To do:
Please set down, unchanged, the line containing "e à l’innovation, chaque" and all the lines that follow it until the data below ends.

Source material:
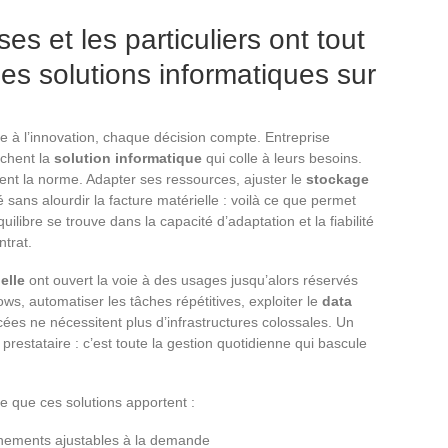
es et les particuliers ont tout
es solutions informatiques sur
e à l’innovation, chaque décision compte. Entreprise
rchent la
solution informatique
qui colle à leurs besoins.
evient la norme. Adapter ses ressources, ajuster le
stockage
té sans alourdir la facture matérielle : voilà ce que permet
uilibre se trouve dans la capacité d’adaptation et la fiabilité
ntrat.
ielle
ont ouvert la voie à des usages jusqu’alors réservés
ws, automatiser les tâches répétitives, exploiter le
data
ncées ne nécessitent plus d’infrastructures colossales. Un
restataire : c’est toute la gestion quotidienne qui bascule
ce que ces solutions apportent :
nements ajustables à la demande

Task solution:
e à l’innovation, chaque décision compte. Entreprise
rchent la
solution informatique
qui colle à leurs besoins.
evient la norme. Adapter ses ressources, ajuster le
stockage
té sans alourdir la facture matérielle : voilà ce que permet
uilibre se trouve dans la capacité d’adaptation et la fiabilité
ntrat.
ielle
ont ouvert la voie à des usages jusqu’alors réservés
ws, automatiser les tâches répétitives, exploiter le
data
ncées ne nécessitent plus d’infrastructures colossales. Un
restataire : c’est toute la gestion quotidienne qui bascule
ce que ces solutions apportent :
nements ajustables à la demande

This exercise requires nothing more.